Московский бенефис | страница 108



— А ты, черномазый, помалкивай! — сказал Рамон, сплевывая со стены в ров.

— А то нырнешь со стены, понял?

— Донья Мерседес, — произнес Мануэль, — а застрелить его еще нельзя?

— Что значит «еще нельзя»? — опешила я от простоты, с какой был задан этот вопрос.

— Значит, можно, да? — просиял Мануэль и выхватил пистолет. Ребенок со вчерашнего дня явно вошел во вкус. Надо было видеть, как побелело у Рамона лицо. По простодушию, с которым Мануэльчик захотел его пристрелить, этот верзила понял, что негритенок не шутит… Ни бежать, ни защищаться Рамон не мог, все же он был ранен.

— Пока нельзя, — сказала я, — видишь, Мануэльчик, он ранен. Раненых грешно стрелять…

— Мерседес, — серьезно сказал Рамон. — Я видел тысячи смертей. На моих глазах не язычники христиан, а христиане христиан рубили, резали, душили, кололи, пристреливали, жгли, варили в смоле и кипятке… А этих мерзавцев, эту дрянь стоило сожрать. Они сами людоеды… Да, да, дорогая кузина, не удивляйся, пожалуйста! Они ели людей, и я ел людей, представь себе! Четыре года назад.

Я начала молиться, просила Деву Марию и всех святых простить раба Божьего Рамона, простить меня за то, что я с ним в родстве, наконец, успокоить душу убиенных христиан… А Рамон принялся гоготать, он смеялся как умалишенный, и мне вдруг почудилось, что и я схожу с ума…

— Сеньора! — испуганно вскрикнула Росита. — Они идут сюда!

От толпы дикарей, орудовавших на берегу, отделилось несколько десятков мужчин, с копьями и луками. Они неторопливо направились в нашу сторону, перешагивая через обгорелые стволы поваленных пожаром и ветром деревьев.

— Идут, — перестав смеяться, сказал Рамон. — Должно быть, у них туговато с провиантом… Зажигайте пальник, кузина, и да поможет нам Бог!

Воины приближались, нестройно горланя свою монотонную песню. Когда до них осталось не более ста шагов, Рамон сказал:

— Палите, кузина, иначе картечь пройдет выше их голов!

Он рванул пальник из моей руки и ловко вдавил его в затравку пушки. От грохота у меня зазвенело в ушах, а потом я долго чихала от окутывавшего стену дыма. Дикие вопли донеслись со стороны индейцев. Только люди, испуганные до смерти, могут так страшно кричать. Так кричали бы белые люди, если бы увидели светопреставление…
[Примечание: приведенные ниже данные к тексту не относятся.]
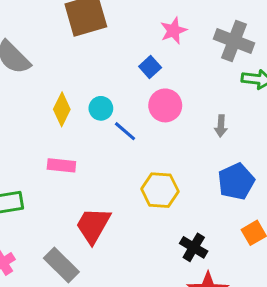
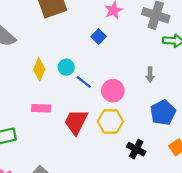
pink circle: (165, 105) -> (113, 91), moved
red trapezoid: (93, 225) -> (76, 122), moved
black cross: (194, 247) -> (136, 149), moved

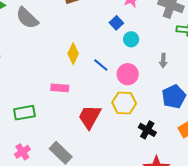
cyan circle: (66, 67) -> (131, 39), moved
yellow diamond: (39, 69) -> (73, 54), moved
red trapezoid: (76, 122) -> (90, 117), moved

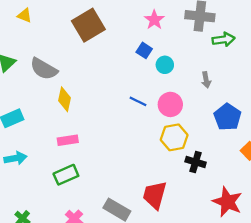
yellow diamond: (73, 54) -> (65, 99), moved
pink rectangle: (60, 88) -> (68, 140), moved
red trapezoid: (90, 117) -> (155, 195), moved
black cross: (147, 130) -> (196, 162), moved

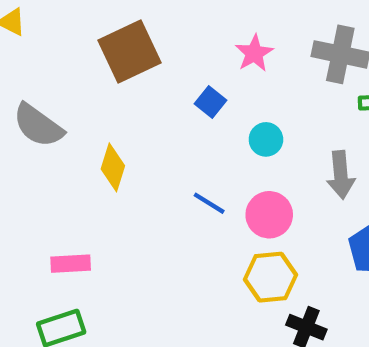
blue square: (144, 50) -> (211, 102), moved
gray arrow: (206, 80) -> (341, 175), size x1.5
yellow diamond: (65, 99) -> (113, 167), moved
— Пальни, Мануэль! — подавая пальник негритенку, сказал Рамон. Этот бесенок моментально ухватился за поданный ему инструмент и помчался к другой пушке… Снова грохот, снова дым, снова дикие крики…

— Нельзя же так… — пролепетала я себе под нос, даже не понимая, почему я так говорю. — Они живые люди, им больно…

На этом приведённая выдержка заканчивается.